Suppose you have a fair n-sided die $D_n$ - or rather suppose you don't have a $D_n$ but want to simulate one by repeatedly (but finitely many times) throwing a single (possibly biased) coin $C_p$ that has a probability of $p\in (0,1)$ of landing on heads.
Two questions arise:
- Is it always possible to find a $p$ such that a $C_p$ can simulate a $D_n$?
- What is the minimum number of throws needed to simulate a $D_n$ with a suitable $C_p$?
For $n=2^k$ a power of $2$, this is easy: Just select $p=1/2$ and throw the (fair) coin $k$ times. All $n$ outcomes have equal probability $1/n$, so by labeling them $1, \ldots, n$, a $D_n$ can be simulated. Also, obviously, a $D_{2^k}$ cannot be simulated with less than $k$ throws, so the above way is in fact minimal.
For $n$ not a power of $2$, the first question is dealt with (and solved) in the November 2014 riddle of Michael Brand's site Using Your Head is Permitted. The second question, however, is far more tricky. The solution to the riddle shows that the minimum number of throws is bounded by the smallest number $k$ such that $$n \cdot \sum_{i=0}^k \left({k\choose i} \text{ mod }(n-1)\right)< 2^n.$$ (The sequence of these values of $k$ is in the OEIS as A251738.)

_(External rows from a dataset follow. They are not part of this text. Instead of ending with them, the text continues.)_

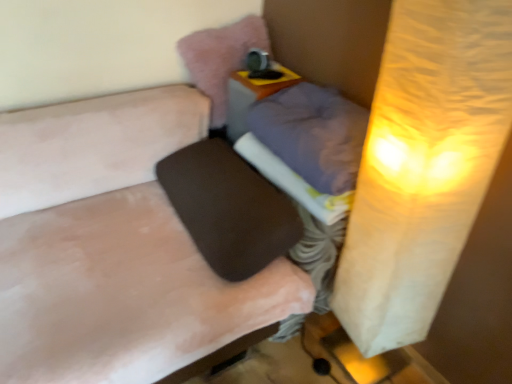 Find the location of `brown matte speaker at center`. brown matte speaker at center is located at coordinates (114, 247).

The width and height of the screenshot is (512, 384). What do you see at coordinates (221, 58) in the screenshot?
I see `pink plush pillow at upper center, the 2th pillow positioned from the bottom` at bounding box center [221, 58].

Describe the element at coordinates (252, 95) in the screenshot. I see `matte plastic table at center` at that location.

What is the approximate height of black fabric footrest at center?

black fabric footrest at center is 19.73 centimeters tall.

Where is `white paper lampshade at upper right`? The image size is (512, 384). white paper lampshade at upper right is located at coordinates (423, 165).

The image size is (512, 384). Identify the location of brown matte speaker at center. (114, 247).

Is there a large distance between brown matte speaker at center and matte plastic table at center?

No, brown matte speaker at center is not far from matte plastic table at center.

Consider the image. Is brown matte speaker at center aimed at matte plastic table at center?

No, brown matte speaker at center is not turned towards matte plastic table at center.

From a real-world perspective, is brown matte speaker at center over matte plastic table at center?

No, from a real-world perspective, brown matte speaker at center is not over matte plastic table at center

From a real-world perspective, is purple fabric pillow at center, the first pillow ordered from the bottom, physically located above or below white paper lampshade at upper right?

In terms of real-world spatial position, purple fabric pillow at center, the first pillow ordered from the bottom, is above white paper lampshade at upper right.

Is purple fabric pillow at center, which is the 2th pillow from top to bottom, in front of white paper lampshade at upper right?

No, it is behind white paper lampshade at upper right.

Can you confirm if purple fabric pillow at center, which is the 2th pillow from top to bottom, is taller than white paper lampshade at upper right?

No.

Consider the image. Is black fabric footrest at center directly adjacent to white paper lampshade at upper right?

They are not placed beside each other.

From the image's perspective, relative to white paper lampshade at upper right, is black fabric footrest at center above or below?

Based on their image positions, black fabric footrest at center is located above white paper lampshade at upper right.

Does black fabric footrest at center have a lesser height compared to white paper lampshade at upper right?

Correct, black fabric footrest at center is not as tall as white paper lampshade at upper right.

Who is taller, white fabric at center or black fabric footrest at center?

With more height is black fabric footrest at center.

In terms of size, does white fabric at center appear bigger or smaller than black fabric footrest at center?

Clearly, white fabric at center is smaller in size than black fabric footrest at center.

Does white fabric at center have a lesser width compared to black fabric footrest at center?

Yes, white fabric at center is thinner than black fabric footrest at center.

From the image's perspective, would you say pink plush pillow at upper center, which is counted as the first pillow, starting from the top, is positioned over metallic silver table lamp at upper center?

Yes, from the image's perspective, pink plush pillow at upper center, which is counted as the first pillow, starting from the top, is on top of metallic silver table lamp at upper center.

In terms of size, does pink plush pillow at upper center, which is counted as the first pillow, starting from the top, appear bigger or smaller than metallic silver table lamp at upper center?

Clearly, pink plush pillow at upper center, which is counted as the first pillow, starting from the top, is larger in size than metallic silver table lamp at upper center.

Which object is thinner, pink plush pillow at upper center, the 2th pillow positioned from the bottom, or metallic silver table lamp at upper center?

metallic silver table lamp at upper center.

Considering the sizes of white fabric at center and brown matte speaker at center in the image, is white fabric at center taller or shorter than brown matte speaker at center?

In the image, white fabric at center appears to be shorter than brown matte speaker at center.

Who is more distant, white fabric at center or brown matte speaker at center?

white fabric at center is more distant.

Is white fabric at center not close to brown matte speaker at center?

No, white fabric at center is not far from brown matte speaker at center.

Looking at this image, from the image's perspective, between white fabric at center and brown matte speaker at center, who is located below?

brown matte speaker at center appears lower in the image.

Is pink plush pillow at upper center, the 2th pillow positioned from the bottom, spatially inside white fabric at center, or outside of it?

pink plush pillow at upper center, the 2th pillow positioned from the bottom, is spatially situated outside white fabric at center.

Considering the relative sizes of pink plush pillow at upper center, which is counted as the first pillow, starting from the top, and white fabric at center in the image provided, is pink plush pillow at upper center, which is counted as the first pillow, starting from the top, smaller than white fabric at center?

Indeed, pink plush pillow at upper center, which is counted as the first pillow, starting from the top, has a smaller size compared to white fabric at center.

From a real-world perspective, which pillow is the 2nd one above the white fabric at center? Please provide its 2D coordinates.

[(221, 58)]

Does point (237, 25) come in front of point (310, 192)?

No.

Where is `table above the brown matte speaker at center (from a real-world perspective)`? table above the brown matte speaker at center (from a real-world perspective) is located at coordinates (252, 95).

I want to click on the 1st pillow behind the white paper lampshade at upper right, counting from the anchor's position, so click(x=313, y=134).

Based on their spatial positions, is brown matte speaker at center or purple fabric pillow at center, the first pillow ordered from the bottom, closer to white paper lampshade at upper right?

The object closer to white paper lampshade at upper right is purple fabric pillow at center, the first pillow ordered from the bottom.

Based on their spatial positions, is white paper lampshade at upper right or white fabric at center closer to metallic silver table lamp at upper center?

white fabric at center.

Estimate the real-world distances between objects in this image. Which object is closer to black fabric footrest at center, white fabric at center or purple fabric pillow at center, which is the 2th pillow from top to bottom?

white fabric at center is closer to black fabric footrest at center.

When comparing their distances from pink plush pillow at upper center, which is counted as the first pillow, starting from the top, does matte plastic table at center or black fabric footrest at center seem closer?

matte plastic table at center is positioned closer to the anchor pink plush pillow at upper center, which is counted as the first pillow, starting from the top.

Looking at this image, which object lies nearer to the anchor point brown matte speaker at center, white paper lampshade at upper right or metallic silver table lamp at upper center?

white paper lampshade at upper right lies closer to brown matte speaker at center than the other object.

Which object lies further to the anchor point matte plastic table at center, white paper lampshade at upper right or purple fabric pillow at center, the first pillow ordered from the bottom?

Among the two, white paper lampshade at upper right is located further to matte plastic table at center.

From the image, which object appears to be farther from matte plastic table at center, brown matte speaker at center or purple fabric pillow at center, which is the 2th pillow from top to bottom?

brown matte speaker at center is further to matte plastic table at center.

Based on their spatial positions, is metallic silver table lamp at upper center or matte plastic table at center closer to white fabric at center?

matte plastic table at center.

Identify the location of table lamp between pink plush pillow at upper center, the 2th pillow positioned from the bottom, and white fabric at center vertically. (260, 65).

The height and width of the screenshot is (384, 512). What are the coordinates of `the footrest positioned between brown matte speaker at center and pink plush pillow at upper center, which is counted as the first pillow, starting from the top, from near to far` in the screenshot? It's located at (229, 208).

Where is `lamp between brown matte speaker at center and metallic silver table lamp at upper center in the front-back direction`? lamp between brown matte speaker at center and metallic silver table lamp at upper center in the front-back direction is located at coordinates (423, 165).

Identify the location of pillow between white paper lampshade at upper right and pink plush pillow at upper center, the 2th pillow positioned from the bottom, along the z-axis. The height and width of the screenshot is (384, 512). (313, 134).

E.g., for $n=3$, the value for $k$ is $4$ since $$\begin{align} 3\cdot\sum_{i=0}^4 \left({4\choose i} \text{ mod }2\right)&=3\cdot\left((1\text{ mod }2)+(4\text{ mod }2)+(6\text{ mod }2)+(4\text{ mod }2)+(1\text{ mod }2)\right)\\ &=3\cdot(1+0+0+0+1)\\ &=6\\ &<8=2^3\text{, but }\\ 3\cdot\sum_{i=0}^3 \left({3\choose i} \text{ mod }2\right)&=3\cdot\left((1\text{ mod }2)+(3\text{ mod }2)+(3\text{ mod }2)+(1\text{ mod }2)\right)\\ &=3\cdot(1+1+1+1+1)\\ &=12\\ &>8=2^3\text{.}\\ \end{align}$$ The value $k=4$ is in fact also the minimum number of throws needed to simulate a $D_3$ by a $C_p$ (with a suitable $p$), but the proof is quite ugly since it involves several case distinctions. For larger values of $n$ that aren't powers of $2$, I have no clue whether the OEIS sequence A251738 is in fact the answer to question (2), even though I strongly suspect it is.
Does anyone know of a result that may help in proving or disproving my hypothesis?